C’est vrai le lieu a du chien, une belle dégaine passée au taille-crayon de Philippe Starck, même copie un peu rebrossée, des meubles bougés mais toujours ce même air pop ludique avec capitonnage, lustre de Murano, éclairage arythmique, une sorte de poésie années 80 de la nuit avec ses fausses bibliothèques, canapés profonds et petites tables minuscules.

Il faut dire que s’appeler Bon, ce n’est pas gagné d’avance. Imaginer un jeune chanteur se faire appeler Léo Ferré, un footballeur Pelé (ça existe, il y en a partout, un jeune député de Gaulle (ça s’est fait aussi).

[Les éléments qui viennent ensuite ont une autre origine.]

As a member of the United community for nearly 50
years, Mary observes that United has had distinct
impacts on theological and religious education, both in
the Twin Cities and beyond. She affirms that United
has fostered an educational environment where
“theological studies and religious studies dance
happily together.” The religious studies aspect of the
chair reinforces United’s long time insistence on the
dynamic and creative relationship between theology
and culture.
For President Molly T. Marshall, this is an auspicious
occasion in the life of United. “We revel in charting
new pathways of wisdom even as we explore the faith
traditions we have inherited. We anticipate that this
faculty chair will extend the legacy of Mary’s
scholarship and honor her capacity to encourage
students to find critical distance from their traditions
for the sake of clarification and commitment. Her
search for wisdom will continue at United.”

Tout le monde vous attend au tournant, les uns avec des yeux grands comme des soucoupes, les autres avec le fusil à pompe ; ça c’est la France, n’est-ce pas ? Ça tombait bien, jeudi soir, il y restait quelques tables de libres.

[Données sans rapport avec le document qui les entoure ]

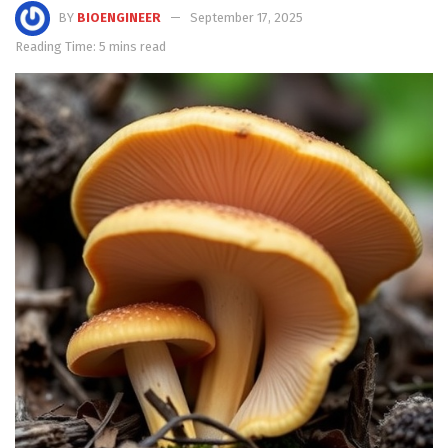
BY
BIOENGINEER
September 17, 2025
Reading Time: 5 mins read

Par ce temps frisquet, il est évident que l’on va pas traverser tout Paris, pour caser ses genoux sous les tables du restaurant. Disons qu’entre Bastille et le 16e, il doit bien y avoir une soixantaine de tables qui valent le coup (de Pompe).

L’accueil est extrêmement gentil. Les tablées sont jolies, courtoises, beaucoup d’autochtones venus en chaussons ou alors une anniversaire surprise avec coup d’échape (burberys) pour punir les instigateurs. Et l’assiette ? On se souvient des débuts du restaurant avec un chef inspiré (Jean Marie Amat) adoubé par Laurent Taieb, à l’époque, ça déménageait sec, on y allait droit devant avec des plats et autres bombinettes astucieuses. Maintenant, le thème est asiatisant. Après tout, on pige pas grand-chose de ce continent lointain, on pourrait mettre la quatrième roue de la voiture dans la boîte à gant que personne ne s’en rend compte.

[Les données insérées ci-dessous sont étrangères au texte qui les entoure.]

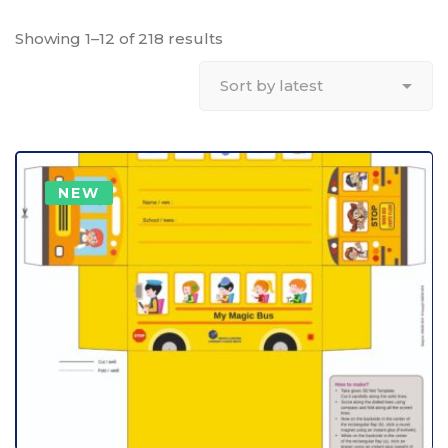
Showing 1–12 of 218 results
NEW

La méconnaissance des cuisines étrangères par les Parisiens est tellement crasse que l’on comprend aisément qu’on s’y engouffre en se frottant les mains. Carte minimale gentiment pompée sur les cartes Costes (quasiment la même typo, le papier blanc cassé, la verticalité étroite) où Les nems némisent l’esprit ailleurs, laissant un vague croquant. Plus risquée était la sole au caramel et au citron. La sole arrive dans un tortillon gracieux, se tordant vers le haut comme si elle sentait qu’il allait lui falloir justifier un prix assez gonflé : 32 euros. Quand on l’a en bouche, on se dit plutôt que la sole avait envie de se casser vite fait plutôt que d’avoir à justifier cette association prévisible dans sa chape fantaisiste mais pas franchement intéressante ni dans les saveurs (gentil matraquage caramélisé) et les consistances (fibres du poissons déjantées).

Dessert grotesque comme cette pana cota de carnaval masqué à la rose, aux fraises et aux litchees (et à la chantilly et à la feuille de menthe), addition au fusil (à pompe) à 195 euros pour deux avec une entrée partagée et un saint joseph Guigal transparent à 60 euros. Bon ? Plutôt bonbon.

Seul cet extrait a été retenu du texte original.